Among preventive measures that the Navy has refused to accept: a larger safety zone at all times around the sonar source, as the Navy uses for other sonar systems; adding an extra spotter on board ships during all sonar training; reducing the sonar power level at night or at other times when spotters' visibility is compromised; and avoiding areas in or near significant marine mammal habitat like whale breeding and feeding areas and migratory routes.

During the last RIMPAC exercise in 2004, a group of over 150 melon-headed whales stranded in Hanalei Bay on the island of Kauai following a Navy sonar exercise. After that incident, NRDC and other organizations approached the Navy about the need for planning, review, and mitigation measures to prevent a recurrence.
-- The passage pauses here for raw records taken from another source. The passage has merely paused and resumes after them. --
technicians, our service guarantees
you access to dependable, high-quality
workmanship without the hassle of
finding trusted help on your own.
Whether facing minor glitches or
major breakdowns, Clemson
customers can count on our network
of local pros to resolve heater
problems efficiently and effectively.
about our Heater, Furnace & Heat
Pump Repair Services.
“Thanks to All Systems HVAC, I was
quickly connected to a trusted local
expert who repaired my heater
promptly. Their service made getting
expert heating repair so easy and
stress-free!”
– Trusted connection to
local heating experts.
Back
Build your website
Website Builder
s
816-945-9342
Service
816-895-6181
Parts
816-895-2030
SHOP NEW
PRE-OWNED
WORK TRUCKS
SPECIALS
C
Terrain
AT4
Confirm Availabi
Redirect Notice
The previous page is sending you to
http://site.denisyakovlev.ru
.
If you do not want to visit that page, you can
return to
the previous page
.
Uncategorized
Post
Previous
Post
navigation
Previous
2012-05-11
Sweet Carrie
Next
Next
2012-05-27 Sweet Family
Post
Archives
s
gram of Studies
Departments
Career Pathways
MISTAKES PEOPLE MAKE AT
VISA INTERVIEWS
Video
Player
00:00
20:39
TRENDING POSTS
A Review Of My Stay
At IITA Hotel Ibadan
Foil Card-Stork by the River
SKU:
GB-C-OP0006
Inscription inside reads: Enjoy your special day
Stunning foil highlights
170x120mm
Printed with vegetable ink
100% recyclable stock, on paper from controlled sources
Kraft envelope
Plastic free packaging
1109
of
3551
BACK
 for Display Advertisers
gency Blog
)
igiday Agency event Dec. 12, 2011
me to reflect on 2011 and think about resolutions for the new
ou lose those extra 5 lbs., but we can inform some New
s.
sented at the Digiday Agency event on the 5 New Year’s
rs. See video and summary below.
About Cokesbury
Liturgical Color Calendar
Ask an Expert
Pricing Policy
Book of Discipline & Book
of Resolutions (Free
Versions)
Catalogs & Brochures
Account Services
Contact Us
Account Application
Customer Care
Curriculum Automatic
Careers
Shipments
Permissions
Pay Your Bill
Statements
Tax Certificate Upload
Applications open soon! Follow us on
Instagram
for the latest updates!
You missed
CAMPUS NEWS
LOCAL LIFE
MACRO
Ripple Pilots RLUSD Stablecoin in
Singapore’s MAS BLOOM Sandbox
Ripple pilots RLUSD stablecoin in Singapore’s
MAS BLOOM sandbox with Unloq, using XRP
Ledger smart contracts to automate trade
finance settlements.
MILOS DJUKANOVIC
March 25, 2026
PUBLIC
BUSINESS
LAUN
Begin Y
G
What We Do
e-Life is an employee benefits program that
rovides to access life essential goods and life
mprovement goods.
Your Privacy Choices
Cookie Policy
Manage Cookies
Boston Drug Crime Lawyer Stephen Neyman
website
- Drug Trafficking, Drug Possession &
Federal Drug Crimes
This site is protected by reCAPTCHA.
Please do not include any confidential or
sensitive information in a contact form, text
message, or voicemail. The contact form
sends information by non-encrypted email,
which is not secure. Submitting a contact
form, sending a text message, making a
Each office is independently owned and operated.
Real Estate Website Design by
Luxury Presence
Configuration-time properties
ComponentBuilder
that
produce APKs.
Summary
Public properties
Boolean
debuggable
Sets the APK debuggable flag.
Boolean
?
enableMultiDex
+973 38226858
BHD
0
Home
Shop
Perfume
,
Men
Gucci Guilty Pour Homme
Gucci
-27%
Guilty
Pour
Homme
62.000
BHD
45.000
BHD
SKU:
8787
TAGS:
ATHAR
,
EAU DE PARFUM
The filing of litigation this week followed the Navy's refusal to include adequate protective measures or to obtain legally required permits and review.

Despite the Marine Mammal Protection Act exemption invoked today by Deputy Secretary England, the groups say the Navy is also operating in violation of the National Environmental Policy Act, and they plan to vigorously pursue the pending lawsuit regardless of today's action.

"The rule in this country has always been that no one is above the law, including the military," said Richard Kendall, a litigation partner at the Los Angeles law firm of Irell & Manella and co-counsel for plaintiffs in the lawsuit. "We intend to continue our efforts to force the Navy to mitigate its sonar use in RIMPAC by prosecuting the Navy's other violations of law."

The lawsuit was brought by NRDC in conjunction with the International Fund for Animal Welfare, the Cetacean Society International, the Ocean Futures Society, and Jean-Michel Cousteau. It was filed in the U.S. District Court for the Central District of California, in Los Angeles.